Le linee coniugate
The study of the gears is based on the conjugated geometries according to which two curves or two surfaces in mutual movement maintain in constant contact. The geometric theory of the gears until the end of the nineteenth century was one of many branches of the applications of descriptive geometry. The study is based on knowledge of the main properties of plane curves and humps and their derivatives. The specificity of the theme is that these geometries when have to relate with their conjugated, must meet the constraints that would otherwise not have. Through the analysis of some case this essay aims to highlight the role of descriptive geometry from theory to practise, applying methods and procedures of investigation often forgotten.
Some types of gears were known since the ancient age. Erone of Alessadria for example described an “odometro”, a length counter device done with wheels, levers and pulleys. The “renaissance engineers” like Leonardo da Vinci designed several gears but without developing a real theory.
The first treaties, in which the geometric theory of the gears is developed, were published at the end of ‘600th by Philippe de la Hire and then Charles Etienne Louis Camus. Treaties whole dedicated to this topic were Théorie géometrique des engraneges by Oliver in 1842 and, immediately after, La Teoria geometrica degli Ingranaggi by Codazza in 1854.
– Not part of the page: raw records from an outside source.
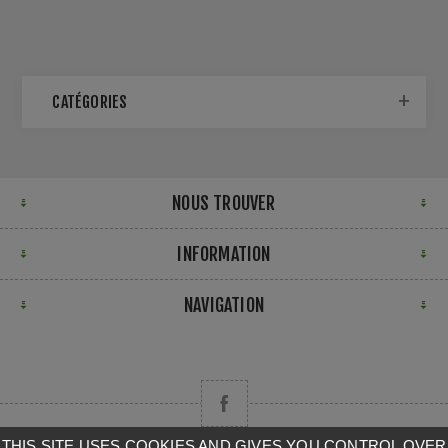
CATÉGORIES
NOUS TROUVER
INFORMATION
NAVIGATION
THIS SITE USES COOKIES AND GIVES YOU CONTROL OVER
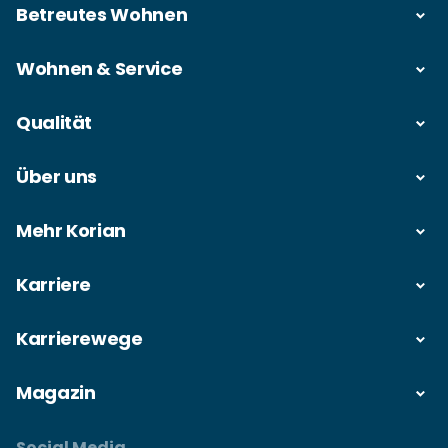
Betreutes Wohnen
Wohnen & Service
Qualität
Über uns
Mehr Korian
Karriere
Karrierewege
Magazin
Social Media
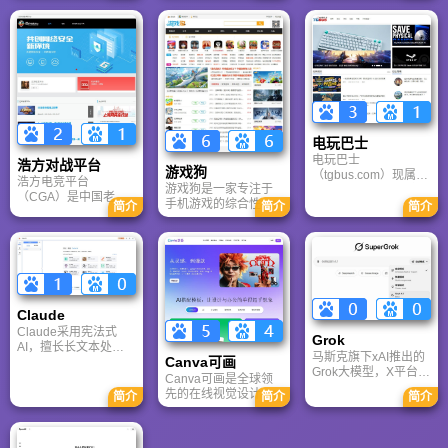
论坛为核心，提供全
供海量4K、8K超清电
频、AI智能做笔记与
面的主机游戏资讯、
脑与手机壁纸，涵盖
总结长文。详细解答
攻略和资料库，覆盖
动漫、风景、赛博朋
数据安全性及服务器
PlayStation、Xbox、
克等多元风格。支持
备份机制，带你了解
Switch 等全平台。凭
动态壁纸与头像制
GenFlow AI智能体如
借其深厚的历史积淀
作，国内访问极速，
何帮你高效办公与学
和活跃的用户群体，
是美化桌面的首选平
习。
A9VG 成为硬核玩家
台。
交流心得、分享攻略
的首选平台之一。
电玩巴士
电玩巴士
浩方对战平台
游戏狗
（tgbus.com）现属于
浩方电竞平台
游戏狗是一家专注于
多牛传媒，是一家专
（CGA）是中国老牌
手机游戏的综合性门
注于解决游戏用户需
简介
简介
简介
游戏联机平台，提供
户网站。它致力于为
求的综合性游戏门户
CS、War3、星际争霸
手游玩家提供最新、
网站，电玩巴士是一
等经典游戏的稳定联
最全的游戏资讯、攻
个全面的综合性游戏
机服务。重温DOTA1
略、评测及视频等内
门户，专注于为全球
的激情岁月，找回当
容，是国内较早一批
玩家提供主机、PC及
年的战友。同时提供
专注于移动游戏领域
移动端游戏的全方位
最新CGA电竞赛事资
的垂直媒体。
资讯。
Claude
讯及热门页游入口，
致敬中国电竞的黄金
Claude采用宪法式
Grok
时代。
AI，擅长长文本处理
马斯克旗下xAI推出的
Canva可画
与严谨文档生成；
Grok大模型，X平台实
ChatGPT基于RLHF，
Canva可画是全球领
时数据整合与多智能
在复杂推理、代码与
先的在线视觉设计平
简介
简介
简介
体协作的核心优势。
快速迭代上占优。两
台，内置AI“魔力工作
针对其中文能力、隐
者定位不同，各有千
室”，提供海量正版模
私安全及幻觉问题等
秋。
板与素材。无论是自
高频疑问进行客观解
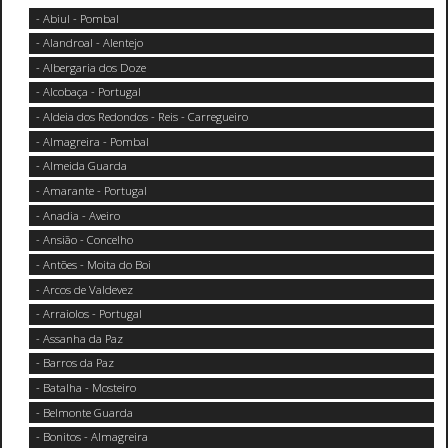
- Abiul - Pombal
- Alandroal - Alentejo
- Albergaria dos Doze
- Alcobaça - Portugal
- Aldeia dos Redondos - Reis - Carregueiro
- Almagreira - Pombal
- Almeida Guarda
- Amarante - Portugal
- Anadia - Aveiro
- Ansião - Concelho
- Antões - Moita do Boi
- Arcos de Valdevez
- Arraiolos - Portugal
- Assanha da Paz
- Barros da Paz
- Batalha - Mosteiro
- Belmonte Guarda
- Bonitos - Almagreira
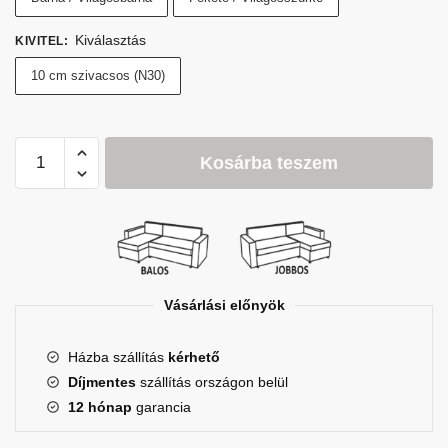
Kiválasztás
KIVITEL
:
10 cm szivacsos (N30)
Vegas
Kosárba teszem
Kanapéágy
mennyiség
Vásárlási előnyök
Házba szállítás
kérhető
Díjmentes
szállítás országon belül
12 hónap
garancia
Nowaday the possibilities of 3d digital modeling and 3d print allow us to study this topic with a renovated enthusiasm making experiment on new solutions and applications. A gear is a rotating machine part that is comprised of a set of toothed wheels, with the purpose of transmitting power from one part of a machine to another.The shape of the tooth and of the nucleus is based on the conjugated geometries. In a classic gear, done from two toothed wheels, the line of the single tooth is based on the evolving of the circumference. This curved line is defined by a point P of a straight line that roll, without slipping, along a circumference. In a bevel gear the profile of the tooth is based on a spherical epicycloid, a curved line defined by a point of a circumference that roll around another no coplanar one. 3D parametric modelling allow us to create dynamic models through which it is possible verify in real time their correctness and effectiveness.